Dataset entries
┏━━
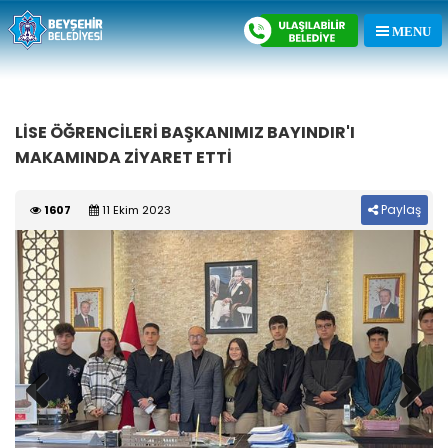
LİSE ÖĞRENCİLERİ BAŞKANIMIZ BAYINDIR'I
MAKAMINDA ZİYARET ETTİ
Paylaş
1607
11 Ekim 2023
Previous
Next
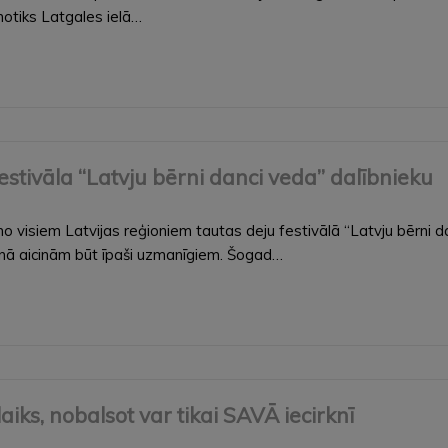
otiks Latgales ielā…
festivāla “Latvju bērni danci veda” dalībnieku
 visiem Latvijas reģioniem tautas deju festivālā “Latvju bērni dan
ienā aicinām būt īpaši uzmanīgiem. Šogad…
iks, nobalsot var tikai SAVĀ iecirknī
┗━━
┏━━
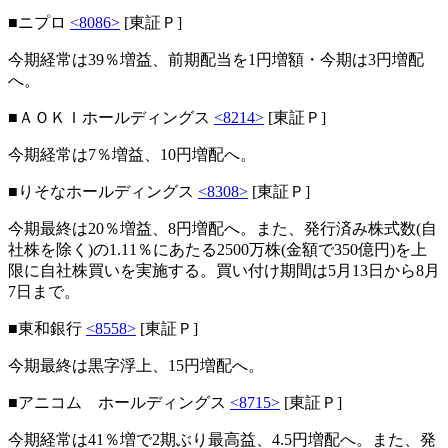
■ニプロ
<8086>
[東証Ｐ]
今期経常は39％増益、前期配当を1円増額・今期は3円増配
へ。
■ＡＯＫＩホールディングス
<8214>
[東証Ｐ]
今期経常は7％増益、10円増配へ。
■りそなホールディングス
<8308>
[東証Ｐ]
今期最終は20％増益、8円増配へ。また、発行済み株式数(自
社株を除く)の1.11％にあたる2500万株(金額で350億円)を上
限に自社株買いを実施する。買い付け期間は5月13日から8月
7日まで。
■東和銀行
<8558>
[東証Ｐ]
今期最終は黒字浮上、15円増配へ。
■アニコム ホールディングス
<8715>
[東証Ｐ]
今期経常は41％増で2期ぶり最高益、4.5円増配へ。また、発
┗━━
┏━━
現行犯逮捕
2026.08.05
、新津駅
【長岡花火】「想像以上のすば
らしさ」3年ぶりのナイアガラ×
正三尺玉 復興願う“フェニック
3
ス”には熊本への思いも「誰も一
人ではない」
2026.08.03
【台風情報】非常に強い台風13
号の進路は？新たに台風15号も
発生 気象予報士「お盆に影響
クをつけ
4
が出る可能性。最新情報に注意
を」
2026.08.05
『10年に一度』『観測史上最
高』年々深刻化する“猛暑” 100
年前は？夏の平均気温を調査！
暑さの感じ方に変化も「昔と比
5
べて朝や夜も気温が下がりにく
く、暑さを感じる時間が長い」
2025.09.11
┗━━
> _Work instructions_: Copy only what lies between the line with "LİSE ÖĞRENCİLERİ BAŞKANIMIZ BAYINDIR'I" and the line with "iks, nobalsot var tikai SAVĀ iecirknī", those two lines included, exactly as given above; pictures stay out.

> _The answer_:
LİSE ÖĞRENCİLERİ BAŞKANIMIZ BAYINDIR'I
MAKAMINDA ZİYARET ETTİ
Paylaş
1607
11 Ekim 2023
Previous
Next
otiks Latgales ielā…
festivāla “Latvju bērni danci veda” dalībnieku
 visiem Latvijas reģioniem tautas deju festivālā “Latvju bērni dan
ienā aicinām būt īpaši uzmanīgiem. Šogad…
iks, nobalsot var tikai SAVĀ iecirknī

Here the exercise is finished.